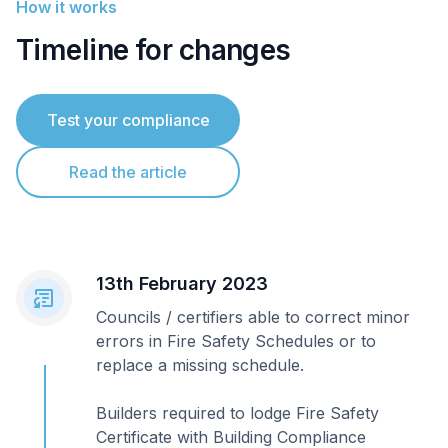
How it works
Timeline for changes
Test your compliance
Read the article
13th February 2023
Councils / certifiers able to correct minor
errors in Fire Safety Schedules or to
replace a missing schedule.
Builders required to lodge Fire Safety
Certificate with Building Compliance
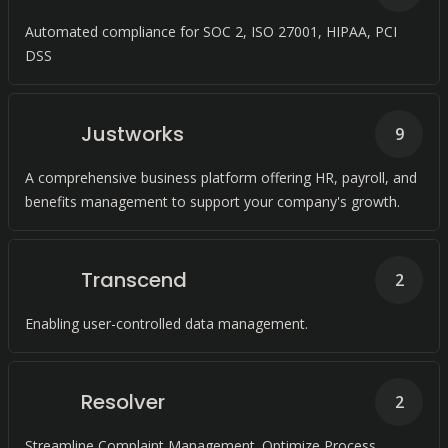
Automated compliance for SOC 2, ISO 27001, HIPAA, PCI
DSS
Justworks
9
A comprehensive business platform offering HR, payroll, and
benefits management to support your company's growth.
Transcend
2
Enabling user-controlled data management.
Resolver
2
Streamline Complaint Management. Optimize Process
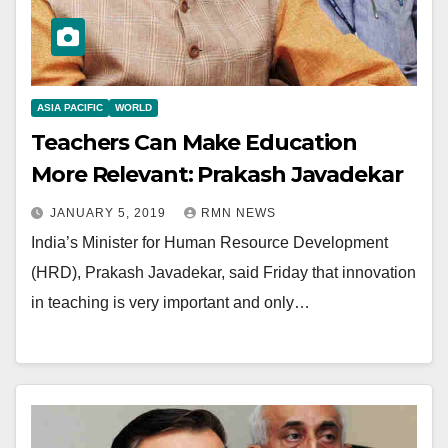
ASIA PACIFIC
WORLD
Teachers Can Make Education
More Relevant: Prakash Javadekar
JANUARY 5, 2019
RMN NEWS
India’s Minister for Human Resource Development
(HRD), Prakash Javadekar, said Friday that innovation
in teaching is very important and only…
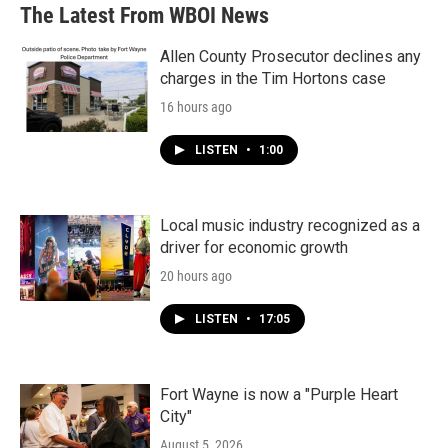
The Latest From WBOI News
Allen County Prosecutor declines any
charges in the Tim Hortons case
16 hours ago
LISTEN
•
1:00
Local music industry recognized as a
driver for economic growth
20 hours ago
LISTEN
•
17:05
Fort Wayne is now a "Purple Heart
City"
August 5, 2026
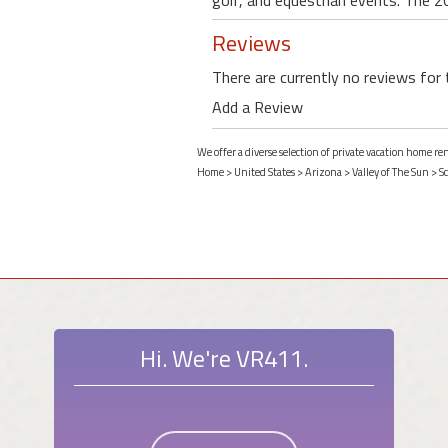
golf, and equestrian events. The 2
Reviews
There are currently no reviews for 
Add a Review
We offer a diverse selection of private vacation home re
Home
>
United States
>
Arizona
>
Valley of The Sun
>
Sc
Hi. We're VR411.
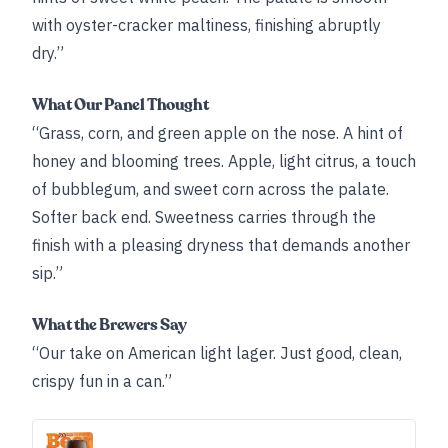
with oyster-cracker maltiness, finishing abruptly
dry.”
What Our Panel Thought
“Grass, corn, and green apple on the nose. A hint of
honey and blooming trees. Apple, light citrus, a touch
of bubblegum, and sweet corn across the palate.
Softer back end. Sweetness carries through the
finish with a pleasing dryness that demands another
sip.”
What the Brewers Say
“Our take on American light lager. Just good, clean,
crispy fun in a can.”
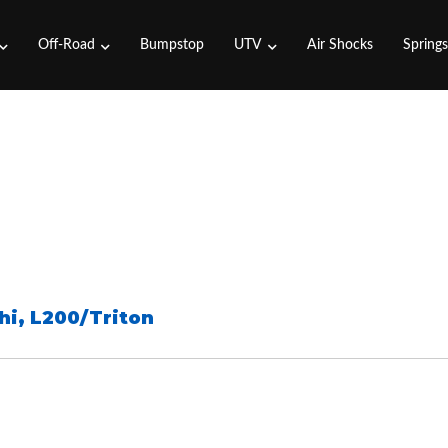
Off-Road
Bumpstop
UTV
Air Shocks
Spring
hi
,
L200/Triton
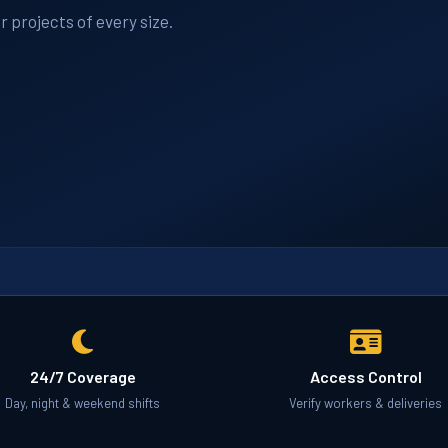
r projects of every size.
24/7 Coverage
Access Control
Day, night & weekend shifts
Verify workers & deliveries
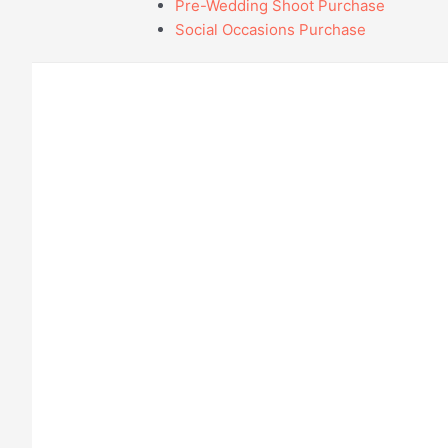
Pre-Wedding Shoot Purchase
Social Occasions Purchase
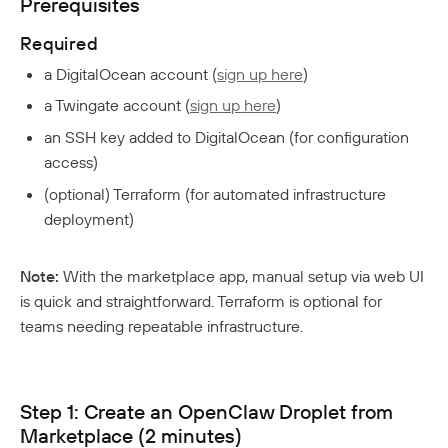
Prerequisites
Responsible Disclosure Policy
Required
a DigitalOcean account (
sign up here
)
a Twingate account (
sign up here
)
an SSH key added to DigitalOcean (for configuration
access)
(optional) Terraform (for automated infrastructure
deployment)
Note:
With the marketplace app, manual setup via web UI
is quick and straightforward. Terraform is optional for
teams needing repeatable infrastructure.
Step 1: Create an OpenClaw Droplet from
Marketplace (2 minutes)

TASK ITEM ::
Where a picture appears in the material above, skip it, and print the rest exactly.

TASK ANSWER ::
How it works
Timeline for changes
Test your compliance
Read the article
13th February 2023
Councils / certifiers able to correct minor
errors in Fire Safety Schedules or to
replace a missing schedule.
Builders required to lodge Fire Safety
Certificate with Building Compliance
Automated compliance for SOC 2, ISO 27001, HIPAA, PCI
DSS
Justworks
9
A comprehensive business platform offering HR, payroll, and
benefits management to support your company's growth.
Transcend
2
Enabling user-controlled data management.
Resolver
2
Streamline Complaint Management. Optimize Process
ASIA PACIFIC
WORLD
Teachers Can Make Education
More Relevant: Prakash Javadekar
JANUARY 5, 2019
RMN NEWS
India’s Minister for Human Resource Development
(HRD), Prakash Javadekar, said Friday that innovation
in teaching is very important and only…
The Latest From WBOI News
Allen County Prosecutor declines any
charges in the Tim Hortons case
16 hours ago
LISTEN
•
1:00
Local music industry recognized as a
driver for economic growth
20 hours ago
LISTEN
•
17:05
Fort Wayne is now a "Purple Heart
City"
August 5, 2026
golf, and equestrian events. The 2
Reviews
There are currently no reviews for 
Add a Review
We offer a diverse selection of private vacation home re
Home
>
United States
>
Arizona
>
Valley of The Sun
>
Sc
Hi. We're VR411.
with oyster-cracker maltiness, finishing abruptly
dry.”
What Our Panel Thought
“Grass, corn, and green apple on the nose. A hint of
honey and blooming trees. Apple, light citrus, a touch
of bubblegum, and sweet corn across the palate.
Softer back end. Sweetness carries through the
finish with a pleasing dryness that demands another
sip.”
What the Brewers Say
“Our take on American light lager. Just good, clean,
crispy fun in a can.”
Off-Road
Bumpstop
UTV
Air Shocks
Spring
hi
,
L200/Triton
r projects of every size.
24/7 Coverage
Access Control
Day, night & weekend shifts
Verify workers & deliveries
Pre-Wedding Shoot Purchase
Social Occasions Purchase
Prerequisites
Responsible Disclosure Policy
Required
a DigitalOcean account (
sign up here
)
a Twingate account (
sign up here
)
an SSH key added to DigitalOcean (for configuration
access)
(optional) Terraform (for automated infrastructure
deployment)
Note:
With the marketplace app, manual setup via web UI
is quick and straightforward. Terraform is optional for
teams needing repeatable infrastructure.
Step 1: Create an OpenClaw Droplet from
Marketplace (2 minutes)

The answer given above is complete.